**Task description:**
Please transcribe every entry below exactly, without including the pictures.

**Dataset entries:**
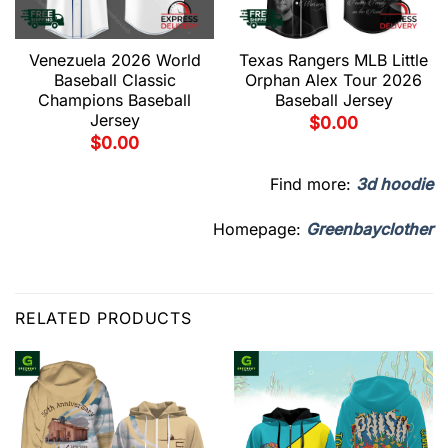
Venezuela 2026 World
Texas Rangers MLB Little
Baseball Classic
Orphan Alex Tour 2026
Champions Baseball
Baseball Jersey
Jersey
$
0.00
$
0.00
Find more:
3d hoodie
Homepage:
Greenbayclother
RELATED PRODUCTS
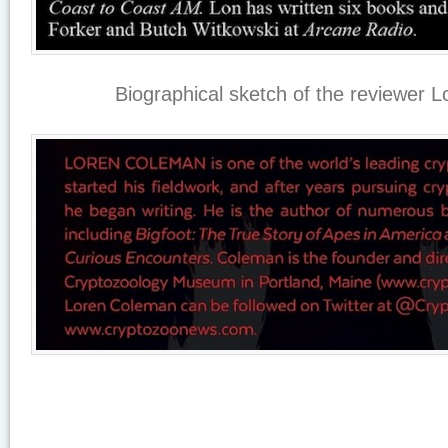
Biographical sketch of the reviewer 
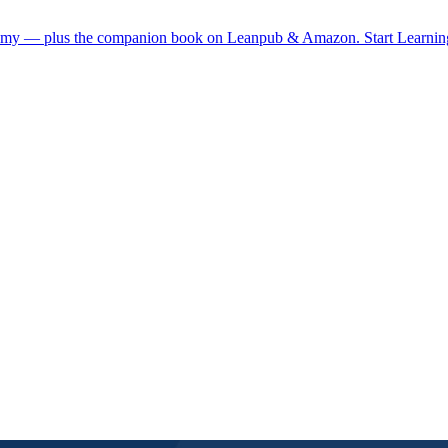
demy — plus the companion book on Leanpub & Amazon.
Start Learni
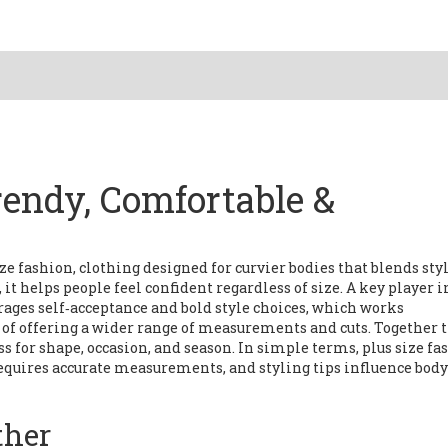
rendy, Comfortable &
ize fashion
,
clothing designed for curvier bodies that blends styl
, it helps people feel confident regardless of size. A key player i
ages self‑acceptance and bold style choices
, which works
e of offering a wider range of measurements and cuts
. Together 
ss for shape, occasion, and season
. In simple terms, plus size fa
requires accurate measurements, and styling tips influence body
ther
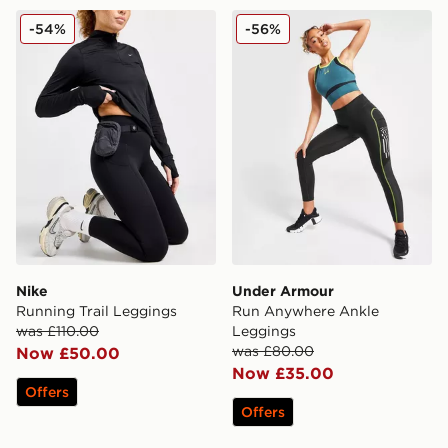
Nike Running Trail Leggings
Under Armour Run Anywhe
-54%
-56%
Nike
Under Armour
Running Trail Leggings
Run Anywhere Ankle
was £110.00
Leggings
was £80.00
Now £50.00
Now £35.00
Offers
Offers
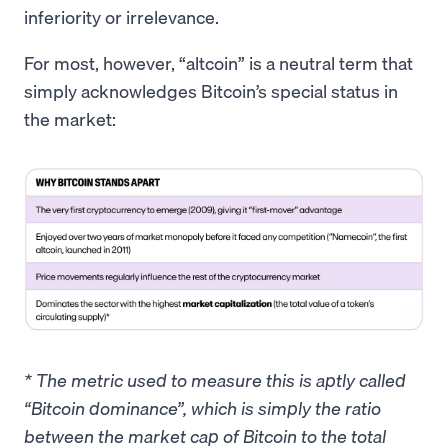
inferiority or irrelevance.
For most, however, “altcoin” is a neutral term that
simply acknowledges Bitcoin’s special status in
the market:
* The metric used to measure this is aptly called
“Bitcoin dominance”, which is simply the ratio
between the market cap of Bitcoin to the total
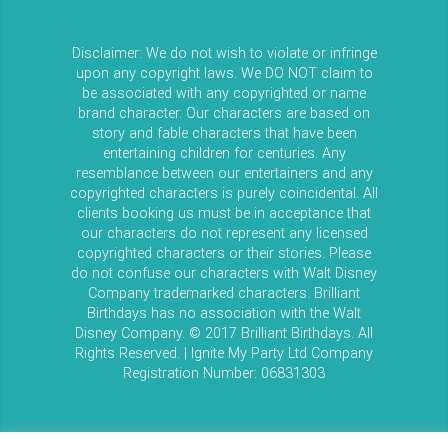
Disclaimer: We do not wish to violate or infringe
upon any copyright laws. We DO NOT claim to
be associated with any copyrighted or name
brand character. Our characters are based on
story and fable characters that have been
entertaining children for centuries. Any
resemblance between our entertainers and any
copyrighted characters is purely coincidental. All
clients booking us must be in acceptance that
our characters do not represent any licensed
copyrighted characters or their stories. Please
do not confuse our characters with Walt Disney
Company trademarked characters. Brilliant
Birthdays has no association with the Walt
Disney Company. © 2017 Brilliant Birthdays. All
Rights Reserved. | Ignite My Party Ltd Company
Registration Number: 06831303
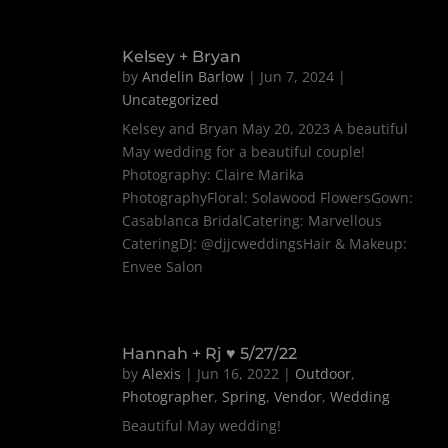
Kelsey + Bryan
by
Andelin Barlow
|
Jun 7, 2024
|
Uncategorized
Kelsey and Bryan May 20, 2023 A beautiful
May wedding for a beautiful couple!
Photography: Claire Marika
PhotographyFloral: Solawood FlowersGown:
Casablanca BridalCatering: Marvellous
CateringDJ: @djjcweddingsHair & Makeup:
Envee Salon
Hannah + Rj ♥ 5/27/22
by
Alexis
|
Jun 16, 2022
|
Outdoor
,
Photographer
,
Spring
,
Vendor
,
Wedding
Beautiful May wedding!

**Answer box:**
Venezuela 2026 World
Texas Rangers MLB Little
Baseball Classic
Orphan Alex Tour 2026
Champions Baseball
Baseball Jersey
Jersey
$
0.00
$
0.00
Find more:
3d hoodie
Homepage:
Greenbayclother
RELATED PRODUCTS
Biographical sketch of the reviewer 
demy — plus the companion book on Leanpub & Amazon.
Start Learni
rendy, Comfortable &
ize fashion
,
clothing designed for curvier bodies that blends styl
, it helps people feel confident regardless of size. A key player i
ages self‑acceptance and bold style choices
, which works
e of offering a wider range of measurements and cuts
. Together 
ss for shape, occasion, and season
. In simple terms, plus size fa
requires accurate measurements, and styling tips influence body
ther
Nike Running Trail Leggings
Under Armour Run Anywhe
-54%
-56%
Nike
Under Armour
Running Trail Leggings
Run Anywhere Ankle
was £110.00
Leggings
was £80.00
Now £50.00
Now £35.00
Offers
Offers
inferiority or irrelevance.
For most, however, “altcoin” is a neutral term that
simply acknowledges Bitcoin’s special status in
the market:
* The metric used to measure this is aptly called
“Bitcoin dominance”, which is simply the ratio
between the market cap of Bitcoin to the total
Disclaimer: We do not wish to violate or infringe
upon any copyright laws. We DO NOT claim to
be associated with any copyrighted or name
brand character. Our characters are based on
story and fable characters that have been
entertaining children for centuries. Any
resemblance between our entertainers and any
copyrighted characters is purely coincidental. All
clients booking us must be in acceptance that
our characters do not represent any licensed
copyrighted characters or their stories. Please
do not confuse our characters with Walt Disney
Company trademarked characters. Brilliant
Birthdays has no association with the Walt
Disney Company. © 2017 Brilliant Birthdays. All
Rights Reserved. | Ignite My Party Ltd Company
Registration Number: 06831303
Kelsey + Bryan
by
Andelin Barlow
|
Jun 7, 2024
|
Uncategorized
Kelsey and Bryan May 20, 2023 A beautiful
May wedding for a beautiful couple!
Photography: Claire Marika
PhotographyFloral: Solawood FlowersGown:
Casablanca BridalCatering: Marvellous
CateringDJ: @djjcweddingsHair & Makeup:
Envee Salon
Hannah + Rj ♥ 5/27/22
by
Alexis
|
Jun 16, 2022
|
Outdoor
,
Photographer
,
Spring
,
Vendor
,
Wedding
Beautiful May wedding!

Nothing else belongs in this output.